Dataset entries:
★ ★ ★ ★
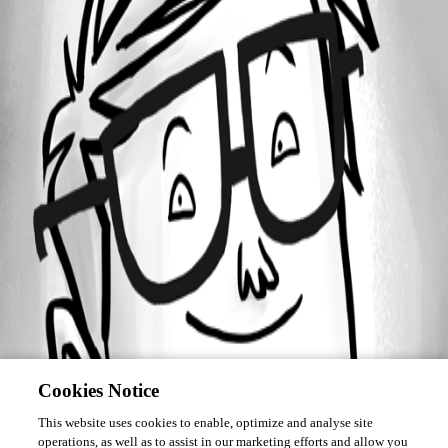
Forum information
Username
uriah
Cookies Notice
This website uses cookies to enable, optimize and analyse site
operations, as well as to assist in our marketing efforts and allow you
★ ★ ★ ★
Brief =>
Only a word-for-word repetition of the lines from the one containing "This website uses" to the final line of the data above counts as the answer.

Exercise solution =>
This website uses cookies to enable, optimize and analyse site
operations, as well as to assist in our marketing efforts and allow you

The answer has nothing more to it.